La presse française bascule progressivement vers le numérique, sans qu’il y ait pour l’heure de modèle stabilisé. Elle est en phase d’investissement, d’expérimentation, de positionnement stratégique, mais aussi d’observation des habitudes de consommation, qui sont pour une large partie déterminées par la qualité et la diversité de l’offre. Il est donc difficile d’extrapoler les usages actuels pour en déduire les évolutions futures.
Deux scénarios d’évolution semblent les plus probables : soit la coexistence des deux médias avec possibilité de renforcement mutuel ou au contraire d’amoindrissement des capacités respectives en fonction des stratégies de différenciation adoptées et des choix faits en matière de modèle économique ; soit la substitution du numérique au support papier.
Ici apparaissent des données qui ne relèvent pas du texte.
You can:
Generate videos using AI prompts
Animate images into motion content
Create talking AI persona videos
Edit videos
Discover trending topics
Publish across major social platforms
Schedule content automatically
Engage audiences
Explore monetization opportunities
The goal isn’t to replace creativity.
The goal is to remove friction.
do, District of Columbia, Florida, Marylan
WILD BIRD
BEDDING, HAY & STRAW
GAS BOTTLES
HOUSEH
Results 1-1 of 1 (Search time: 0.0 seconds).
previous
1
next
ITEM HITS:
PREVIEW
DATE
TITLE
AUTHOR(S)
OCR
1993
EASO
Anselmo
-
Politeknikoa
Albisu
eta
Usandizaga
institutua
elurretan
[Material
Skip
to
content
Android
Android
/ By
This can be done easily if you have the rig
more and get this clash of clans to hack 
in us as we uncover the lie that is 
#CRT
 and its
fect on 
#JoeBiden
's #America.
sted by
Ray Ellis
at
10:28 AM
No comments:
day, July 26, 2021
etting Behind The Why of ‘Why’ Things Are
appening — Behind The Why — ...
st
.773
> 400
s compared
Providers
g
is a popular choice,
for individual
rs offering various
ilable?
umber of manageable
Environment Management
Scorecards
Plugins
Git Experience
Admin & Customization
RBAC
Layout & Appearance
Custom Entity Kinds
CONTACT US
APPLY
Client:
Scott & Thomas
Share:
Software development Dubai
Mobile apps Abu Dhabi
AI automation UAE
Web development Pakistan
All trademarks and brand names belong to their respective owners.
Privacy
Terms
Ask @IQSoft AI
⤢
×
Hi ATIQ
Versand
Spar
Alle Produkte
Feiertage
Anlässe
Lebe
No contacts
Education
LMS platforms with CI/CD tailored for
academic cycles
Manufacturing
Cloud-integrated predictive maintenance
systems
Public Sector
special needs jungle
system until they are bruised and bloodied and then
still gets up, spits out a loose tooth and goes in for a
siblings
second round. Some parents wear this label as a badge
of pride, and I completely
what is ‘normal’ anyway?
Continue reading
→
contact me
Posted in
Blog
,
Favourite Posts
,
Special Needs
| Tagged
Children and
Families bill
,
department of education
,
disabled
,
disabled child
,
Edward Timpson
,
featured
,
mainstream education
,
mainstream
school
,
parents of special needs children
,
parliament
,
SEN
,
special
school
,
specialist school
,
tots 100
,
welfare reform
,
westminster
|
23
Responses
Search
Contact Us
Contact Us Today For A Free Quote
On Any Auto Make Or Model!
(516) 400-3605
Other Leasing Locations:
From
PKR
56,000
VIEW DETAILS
Les versions imprimées diminueraient progressivement avec le renouvellement générationnel (les « digital natives ») et l’innovation technologique. Ce scénario serait synonyme d’un bouleversement complet des métiers et des ressources financières des groupes de presse.
Le bouleversement d’un métier
L’information en ligne et son mode de consultation, plus rapide et plus fragmenté que ne l’est la lecture classique de la presse papier, ont obligé les journaux à changer leur mode de production de contenu. Car la rédaction « web » repose sur une évidente contrainte de réactivité : l’information en continu pousse les rédacteurs à écrire des articles courts – 3 000 à 4 000 signes – incorporant des termes très explicites pour que l’article soit référencé au mieux par les moteurs de recherche. Le temps imparti à la vérification de l’information tout comme à la correction s’en trouve nécessairement réduit. Le rapport réalisé par le cabinet Technologia sur le travail des journalistes révèle ainsi que 68 % d’entre eux estiment devoir travailler plus vite qu’auparavant ce qui donne à penser que « la vérification, pierre angulaire de fierté professionnelle des journalistes, reste une exigence largement respectée, mais bute de plus en plus sur le temps qu’on peut lui accorder, qui se raréfie ».
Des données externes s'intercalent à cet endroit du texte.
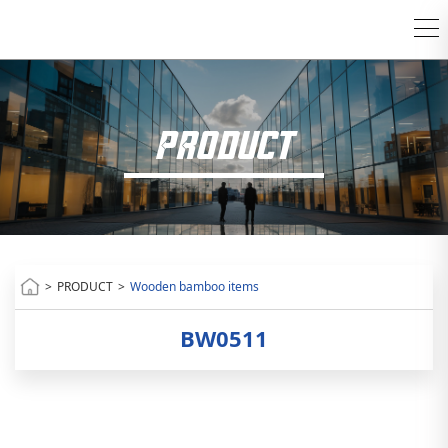
PRODUCT
>
PRODUCT
>
Wooden bamboo items
BW0511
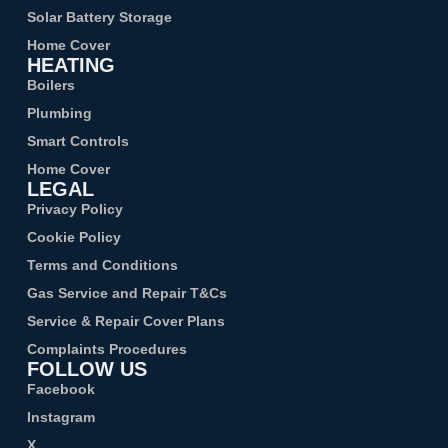
Solar Battery Storage
Home Cover
HEATING
Boilers
Plumbing
Smart Controls
Home Cover
LEGAL
Privacy Policy
Cookie Policy
Terms and Conditions
Gas Service and Repair T&Cs
Service & Repair Cover Plans
Complaints Procedures
FOLLOW US
Facebook
Instagram
X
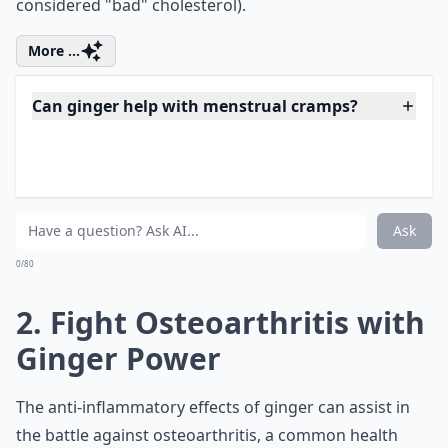
considered "bad" cholesterol).
More ...
Can ginger help with menstrual cramps?
Is ginger safe to consume daily?
How does ginger boost the immune system?
Ask
0/80
2. Fight Osteoarthritis with
Ginger Power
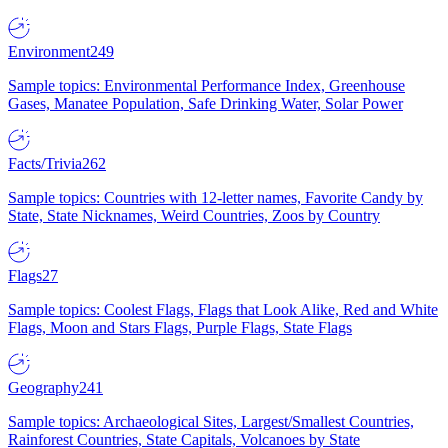
Environment
249
Sample topics: Environmental Performance Index, Greenhouse
Gases, Manatee Population, Safe Drinking Water, Solar Power
Facts/Trivia
262
Sample topics: Countries with 12-letter names, Favorite Candy by
State, State Nicknames, Weird Countries, Zoos by Country
Flags
27
Sample topics: Coolest Flags, Flags that Look Alike, Red and White
Flags, Moon and Stars Flags, Purple Flags, State Flags
Geography
241
Sample topics: Archaeological Sites, Largest/Smallest Countries,
Rainforest Countries, State Capitals, Volcanoes by State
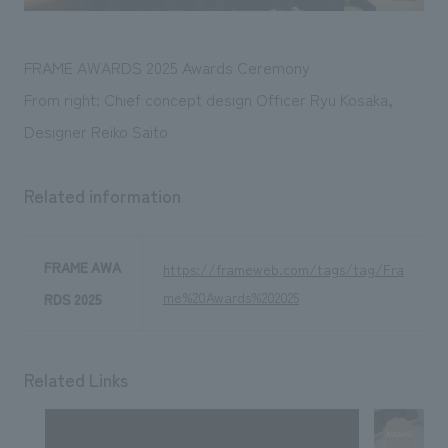
FRAME AWARDS 2025 Awards Ceremony
From right: Chief concept design Officer Ryu Kosaka,
Designer Reiko Saito
Related information
FRAME AWA
https://frameweb.com/tags/tag/Fra
me%20Awards%202025
RDS 2025
Related Links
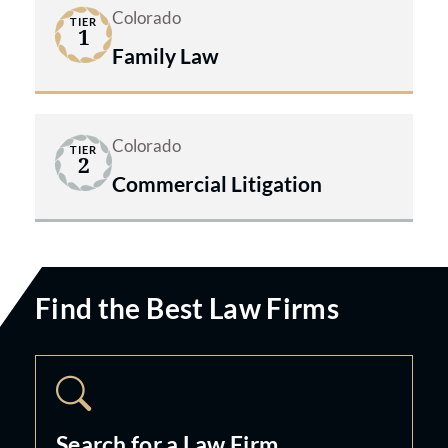
Colorado
TIER
1
Family Law
Colorado
TIER
2
Commercial Litigation
Find the Best Law Firms
Search for a Law Firm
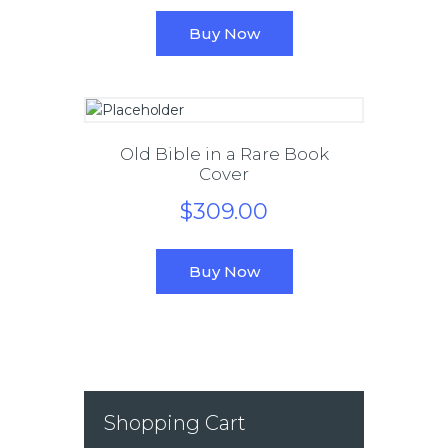
Buy Now
Old Bible in a Rare Book
Cover
$
309
.
00
Buy Now
Shopping Cart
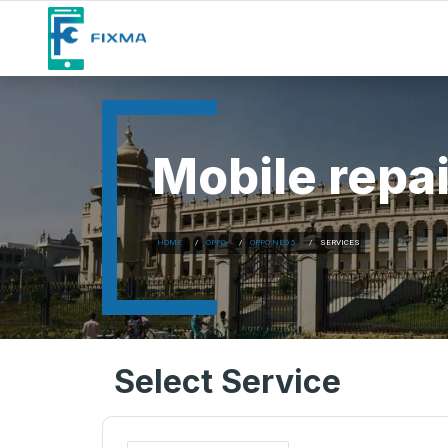
Mobile repai
HOME
OPPO
OPPO NEO 5
SERVICES
Select Service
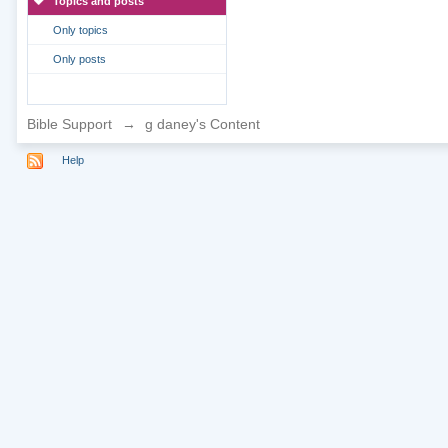
Topics and posts
Only topics
Only posts
Bible Support
→
g daney's Content
Help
La difficulté est ainsi de préserver ce qui constitue le coeur de métier du journalisme tout en veillant à adapter la profession aux nouveaux impératifs de l’ère numérique. Faire évoluer la profession sans la dénaturer supposerait sans doute un enrichissement de la formation initiale et continue. Un antagonisme certain existe entre rédaction papier et rédaction web car de nouveaux schémas d’organisation doivent se mettre en place. Si les enjeux liés à l’information en ligne sont de mieux en mieux intégrés, beaucoup reste à faire aussi en matière de compétences informatiques. L’université de Columbia vient ainsi de lancer le premier double diplôme de journalisme et de web développeur afin d’éviter la séparation professionnelle entre forme et contenu. Sans aller jusque-là, le développement de modules d’ingénierie informatique, d’infographie et de data journalisme lors de la formation initiale des journalistes permettrait de favoriser l’innovation.